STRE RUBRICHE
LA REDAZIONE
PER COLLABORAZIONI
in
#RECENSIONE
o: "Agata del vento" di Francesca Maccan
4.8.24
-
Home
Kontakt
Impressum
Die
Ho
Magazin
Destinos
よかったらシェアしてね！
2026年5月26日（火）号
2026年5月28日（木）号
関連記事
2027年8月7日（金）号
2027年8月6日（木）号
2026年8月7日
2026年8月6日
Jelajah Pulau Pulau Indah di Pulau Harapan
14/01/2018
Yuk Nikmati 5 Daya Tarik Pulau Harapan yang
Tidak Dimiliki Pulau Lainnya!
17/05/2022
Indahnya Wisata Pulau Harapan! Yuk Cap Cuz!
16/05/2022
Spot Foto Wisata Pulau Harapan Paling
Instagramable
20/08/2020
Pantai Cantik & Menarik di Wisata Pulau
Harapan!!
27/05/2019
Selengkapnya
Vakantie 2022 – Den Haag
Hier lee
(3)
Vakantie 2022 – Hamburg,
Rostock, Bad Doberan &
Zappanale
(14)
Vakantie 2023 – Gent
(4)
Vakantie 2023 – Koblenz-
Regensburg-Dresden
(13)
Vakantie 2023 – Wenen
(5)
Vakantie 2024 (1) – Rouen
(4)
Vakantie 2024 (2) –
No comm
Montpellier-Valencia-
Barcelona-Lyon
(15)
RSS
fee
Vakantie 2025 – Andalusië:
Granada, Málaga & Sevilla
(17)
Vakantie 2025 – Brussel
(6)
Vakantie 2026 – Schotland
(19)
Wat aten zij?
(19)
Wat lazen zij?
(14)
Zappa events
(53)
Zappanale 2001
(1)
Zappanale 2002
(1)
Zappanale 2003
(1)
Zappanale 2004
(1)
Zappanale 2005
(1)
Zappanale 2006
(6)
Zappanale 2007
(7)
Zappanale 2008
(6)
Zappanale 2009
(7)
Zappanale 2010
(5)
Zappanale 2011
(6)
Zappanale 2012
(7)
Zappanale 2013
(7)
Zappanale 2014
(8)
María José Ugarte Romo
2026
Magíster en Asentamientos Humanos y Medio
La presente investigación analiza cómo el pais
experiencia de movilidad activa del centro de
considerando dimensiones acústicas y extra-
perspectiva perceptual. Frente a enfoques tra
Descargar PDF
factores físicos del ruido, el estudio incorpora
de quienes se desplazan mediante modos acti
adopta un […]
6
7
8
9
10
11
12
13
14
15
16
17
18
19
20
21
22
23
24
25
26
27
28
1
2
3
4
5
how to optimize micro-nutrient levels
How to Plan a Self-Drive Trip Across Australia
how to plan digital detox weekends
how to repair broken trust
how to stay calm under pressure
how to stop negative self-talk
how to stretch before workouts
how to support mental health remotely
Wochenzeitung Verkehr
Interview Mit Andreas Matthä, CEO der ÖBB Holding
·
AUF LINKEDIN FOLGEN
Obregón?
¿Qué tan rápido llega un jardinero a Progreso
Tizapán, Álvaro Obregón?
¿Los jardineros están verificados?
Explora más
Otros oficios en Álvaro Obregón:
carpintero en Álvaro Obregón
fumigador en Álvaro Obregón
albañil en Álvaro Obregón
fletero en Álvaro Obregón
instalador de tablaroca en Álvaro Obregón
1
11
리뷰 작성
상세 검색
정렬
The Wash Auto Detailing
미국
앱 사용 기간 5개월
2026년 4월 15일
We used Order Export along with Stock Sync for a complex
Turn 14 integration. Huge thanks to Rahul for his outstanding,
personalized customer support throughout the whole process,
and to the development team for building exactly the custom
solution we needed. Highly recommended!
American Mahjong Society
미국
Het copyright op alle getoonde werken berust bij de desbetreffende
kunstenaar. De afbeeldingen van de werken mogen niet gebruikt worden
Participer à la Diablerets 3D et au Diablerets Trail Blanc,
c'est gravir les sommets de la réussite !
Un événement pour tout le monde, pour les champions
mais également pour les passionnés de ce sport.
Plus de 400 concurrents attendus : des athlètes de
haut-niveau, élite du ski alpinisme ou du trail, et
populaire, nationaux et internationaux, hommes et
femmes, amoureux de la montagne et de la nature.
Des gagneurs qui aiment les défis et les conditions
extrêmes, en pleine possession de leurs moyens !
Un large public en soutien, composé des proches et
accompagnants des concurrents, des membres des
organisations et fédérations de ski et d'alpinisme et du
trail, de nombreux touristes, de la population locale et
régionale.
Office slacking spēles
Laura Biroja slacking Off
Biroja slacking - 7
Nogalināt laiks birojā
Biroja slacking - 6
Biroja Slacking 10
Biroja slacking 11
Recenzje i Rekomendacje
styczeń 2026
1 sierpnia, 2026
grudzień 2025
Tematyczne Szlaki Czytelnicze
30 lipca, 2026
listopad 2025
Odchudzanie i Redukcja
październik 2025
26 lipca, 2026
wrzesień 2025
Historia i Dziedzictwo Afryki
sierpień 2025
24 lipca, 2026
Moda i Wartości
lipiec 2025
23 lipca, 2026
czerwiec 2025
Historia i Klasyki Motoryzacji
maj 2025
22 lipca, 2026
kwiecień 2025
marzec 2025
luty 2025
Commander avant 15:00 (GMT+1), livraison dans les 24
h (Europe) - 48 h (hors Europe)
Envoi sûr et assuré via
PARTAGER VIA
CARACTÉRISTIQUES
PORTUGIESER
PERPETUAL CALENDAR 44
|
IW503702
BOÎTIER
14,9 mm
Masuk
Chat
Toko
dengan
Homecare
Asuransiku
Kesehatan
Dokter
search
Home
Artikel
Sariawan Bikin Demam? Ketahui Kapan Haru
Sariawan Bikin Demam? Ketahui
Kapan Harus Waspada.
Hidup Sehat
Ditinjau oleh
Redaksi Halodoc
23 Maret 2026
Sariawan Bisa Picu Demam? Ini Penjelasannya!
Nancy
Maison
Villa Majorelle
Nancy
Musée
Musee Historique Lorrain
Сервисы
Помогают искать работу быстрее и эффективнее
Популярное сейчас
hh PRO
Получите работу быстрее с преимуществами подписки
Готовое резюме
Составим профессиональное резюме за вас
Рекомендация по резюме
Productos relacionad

======

Repeat every line of the records above exactly.

**Solution for this task**
STRE RUBRICHE
LA REDAZIONE
PER COLLABORAZIONI
in
#RECENSIONE
o: "Agata del vento" di Francesca Maccan
4.8.24
-
Home
Kontakt
Impressum
Die
Ho
Magazin
Destinos
よかったらシェアしてね！
2026年5月26日（火）号
2026年5月28日（木）号
関連記事
2027年8月7日（金）号
2027年8月6日（木）号
2026年8月7日
2026年8月6日
Jelajah Pulau Pulau Indah di Pulau Harapan
14/01/2018
Yuk Nikmati 5 Daya Tarik Pulau Harapan yang
Tidak Dimiliki Pulau Lainnya!
17/05/2022
Indahnya Wisata Pulau Harapan! Yuk Cap Cuz!
16/05/2022
Spot Foto Wisata Pulau Harapan Paling
Instagramable
20/08/2020
Pantai Cantik & Menarik di Wisata Pulau
Harapan!!
27/05/2019
Selengkapnya
Vakantie 2022 – Den Haag
Hier lee
(3)
Vakantie 2022 – Hamburg,
Rostock, Bad Doberan &
Zappanale
(14)
Vakantie 2023 – Gent
(4)
Vakantie 2023 – Koblenz-
Regensburg-Dresden
(13)
Vakantie 2023 – Wenen
(5)
Vakantie 2024 (1) – Rouen
(4)
Vakantie 2024 (2) –
No comm
Montpellier-Valencia-
Barcelona-Lyon
(15)
RSS
fee
Vakantie 2025 – Andalusië:
Granada, Málaga & Sevilla
(17)
Vakantie 2025 – Brussel
(6)
Vakantie 2026 – Schotland
(19)
Wat aten zij?
(19)
Wat lazen zij?
(14)
Zappa events
(53)
Zappanale 2001
(1)
Zappanale 2002
(1)
Zappanale 2003
(1)
Zappanale 2004
(1)
Zappanale 2005
(1)
Zappanale 2006
(6)
Zappanale 2007
(7)
Zappanale 2008
(6)
Zappanale 2009
(7)
Zappanale 2010
(5)
Zappanale 2011
(6)
Zappanale 2012
(7)
Zappanale 2013
(7)
Zappanale 2014
(8)
María José Ugarte Romo
2026
Magíster en Asentamientos Humanos y Medio
La presente investigación analiza cómo el pais
experiencia de movilidad activa del centro de
considerando dimensiones acústicas y extra-
perspectiva perceptual. Frente a enfoques tra
Descargar PDF
factores físicos del ruido, el estudio incorpora
de quienes se desplazan mediante modos acti
adopta un […]
6
7
8
9
10
11
12
13
14
15
16
17
18
19
20
21
22
23
24
25
26
27
28
1
2
3
4
5
how to optimize micro-nutrient levels
How to Plan a Self-Drive Trip Across Australia
how to plan digital detox weekends
how to repair broken trust
how to stay calm under pressure
how to stop negative self-talk
how to stretch before workouts
how to support mental health remotely
Wochenzeitung Verkehr
Interview Mit Andreas Matthä, CEO der ÖBB Holding
·
AUF LINKEDIN FOLGEN
Obregón?
¿Qué tan rápido llega un jardinero a Progreso
Tizapán, Álvaro Obregón?
¿Los jardineros están verificados?
Explora más
Otros oficios en Álvaro Obregón:
carpintero en Álvaro Obregón
fumigador en Álvaro Obregón
albañil en Álvaro Obregón
fletero en Álvaro Obregón
instalador de tablaroca en Álvaro Obregón
1
11
리뷰 작성
상세 검색
정렬
The Wash Auto Detailing
미국
앱 사용 기간 5개월
2026년 4월 15일
We used Order Export along with Stock Sync for a complex
Turn 14 integration. Huge thanks to Rahul for his outstanding,
personalized customer support throughout the whole process,
and to the development team for building exactly the custom
solution we needed. Highly recommended!
American Mahjong Society
미국
Het copyright op alle getoonde werken berust bij de desbetreffende
kunstenaar. De afbeeldingen van de werken mogen niet gebruikt worden
Participer à la Diablerets 3D et au Diablerets Trail Blanc,
c'est gravir les sommets de la réussite !
Un événement pour tout le monde, pour les champions
mais également pour les passionnés de ce sport.
Plus de 400 concurrents attendus : des athlètes de
haut-niveau, élite du ski alpinisme ou du trail, et
populaire, nationaux et internationaux, hommes et
femmes, amoureux de la montagne et de la nature.
Des gagneurs qui aiment les défis et les conditions
extrêmes, en pleine possession de leurs moyens !
Un large public en soutien, composé des proches et
accompagnants des concurrents, des membres des
organisations et fédérations de ski et d'alpinisme et du
trail, de nombreux touristes, de la population locale et
régionale.
Office slacking spēles
Laura Biroja slacking Off
Biroja slacking - 7
Nogalināt laiks birojā
Biroja slacking - 6
Biroja Slacking 10
Biroja slacking 11
Recenzje i Rekomendacje
styczeń 2026
1 sierpnia, 2026
grudzień 2025
Tematyczne Szlaki Czytelnicze
30 lipca, 2026
listopad 2025
Odchudzanie i Redukcja
październik 2025
26 lipca, 2026
wrzesień 2025
Historia i Dziedzictwo Afryki
sierpień 2025
24 lipca, 2026
Moda i Wartości
lipiec 2025
23 lipca, 2026
czerwiec 2025
Historia i Klasyki Motoryzacji
maj 2025
22 lipca, 2026
kwiecień 2025
marzec 2025
luty 2025
Commander avant 15:00 (GMT+1), livraison dans les 24
h (Europe) - 48 h (hors Europe)
Envoi sûr et assuré via
PARTAGER VIA
CARACTÉRISTIQUES
PORTUGIESER
PERPETUAL CALENDAR 44
|
IW503702
BOÎTIER
14,9 mm
Masuk
Chat
Toko
dengan
Homecare
Asuransiku
Kesehatan
Dokter
search
Home
Artikel
Sariawan Bikin Demam? Ketahui Kapan Haru
Sariawan Bikin Demam? Ketahui
Kapan Harus Waspada.
Hidup Sehat
Ditinjau oleh
Redaksi Halodoc
23 Maret 2026
Sariawan Bisa Picu Demam? Ini Penjelasannya!
Nancy
Maison
Villa Majorelle
Nancy
Musée
Musee Historique Lorrain
Сервисы
Помогают искать работу быстрее и эффективнее
Популярное сейчас
hh PRO
Получите работу быстрее с преимуществами подписки
Готовое резюме
Составим профессиональное резюме за вас
Рекомендация по резюме
Productos relacionad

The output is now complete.